Details

    • Type: Bug Bug
    • Status: Resolved Resolved
    • Priority: Major Major
    • Resolution: Fixed
    • Affects Version/s: 7.0.2
    • Fix Version/s: None
    • Component/s: HTTP
    • Labels:
      None
    • Number of attachments :
      0

      Description

      I have an encoding issue with url query string.

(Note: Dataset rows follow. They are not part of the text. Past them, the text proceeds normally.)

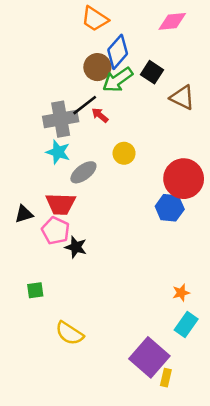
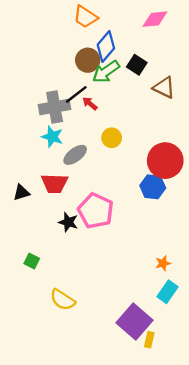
pink pentagon: (56, 231) -> (96, 211), moved, size x1.4
green square: (35, 290) -> (32, 261), turned 35

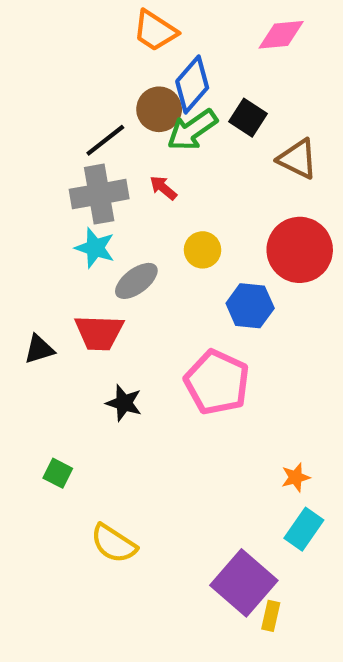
black line: (76, 94) -> (105, 140), moved
red circle: (165, 161) -> (300, 250), moved
blue hexagon: (153, 187) -> (250, 306), moved
pink pentagon: (96, 211) -> (217, 382), moved

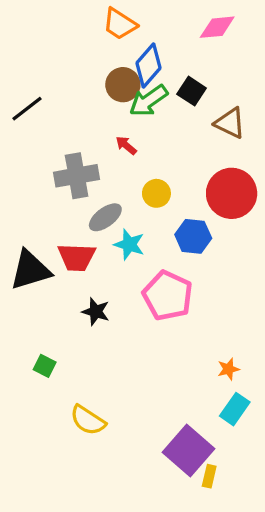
black line: (105, 140) -> (27, 109), moved
gray cross: (99, 194) -> (77, 176), moved
cyan star: (95, 248) -> (129, 244), moved
black triangle: (39, 349) -> (30, 270), size x1.8

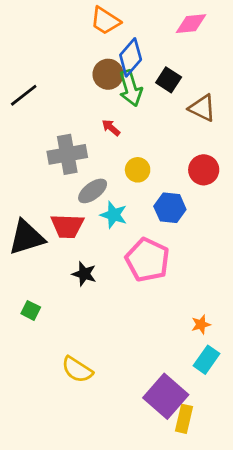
green arrow: (148, 101) -> (131, 88), turned -72
red circle: (232, 193) -> (204, 170), size x0.7
green square: (45, 366) -> (31, 310), moved
yellow rectangle: (209, 476) -> (184, 419), size x1.4

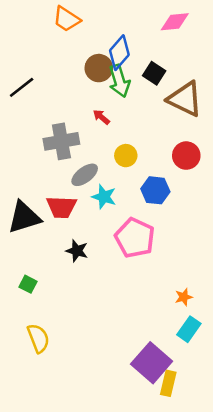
orange trapezoid: (105, 21) -> (67, 19), moved
brown triangle: (202, 108) -> (185, 99), size x1.4
yellow semicircle: (77, 370) -> (38, 338), moved, turned -144

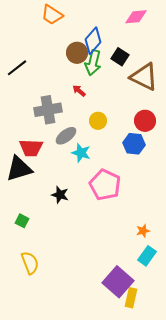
green arrow: (119, 81) -> (93, 63), turned 30
blue hexagon: (155, 190) -> (134, 144), moved
red trapezoid: (61, 207) -> (31, 148), moved

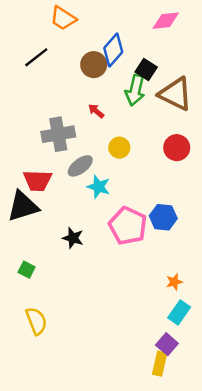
green arrow: (93, 63) -> (135, 90), moved
black line: (17, 68) -> (36, 57), moved
blue hexagon: (134, 144) -> (163, 217), moved
purple square: (118, 282) -> (167, 344), moved, size x0.6

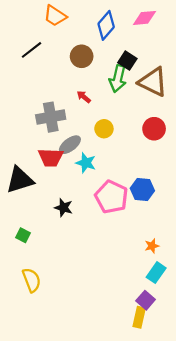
blue diamond: (113, 50) -> (106, 25), moved
red trapezoid: (38, 181) -> (51, 157), moved

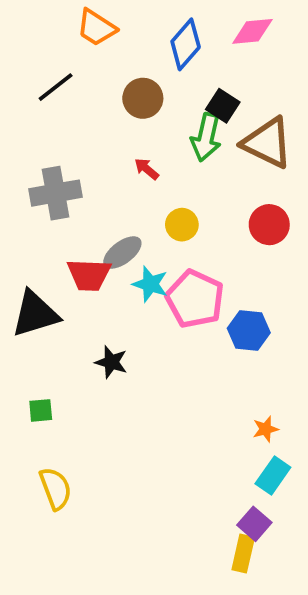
gray cross: (51, 117) -> (56, 193), moved
pink pentagon: (111, 197) -> (195, 299), moved
green square: (23, 235) -> (41, 410), turned -32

      I just post the link "http://localhost/search?q=中文" in ie6, and the servlet throws exception:
      Caused by: java.lang.IllegalStateException: !utf8
      at org.eclipse.jetty.util.Utf8StringBuilder.toString(Utf8StringBuilder.java:154)
      at org.eclipse.jetty.util.UrlEncoded.decodeUtf8To(UrlEncoded.java:308)
      at org.eclipse.jetty.http.HttpURI.decodeQueryTo(HttpURI.java:561)
      at org.eclipse.jetty.server.Request.extractParameters(Request.java:204)
      at org.eclipse.jetty.server.Request.getParameter(Request.java:648)
      at org.apache.tapestry5.internal.services.RequestImpl.getParameter(RequestImpl.java:72)

      I'm sure request.setCharacterEncoding() has been called before getting the parameters.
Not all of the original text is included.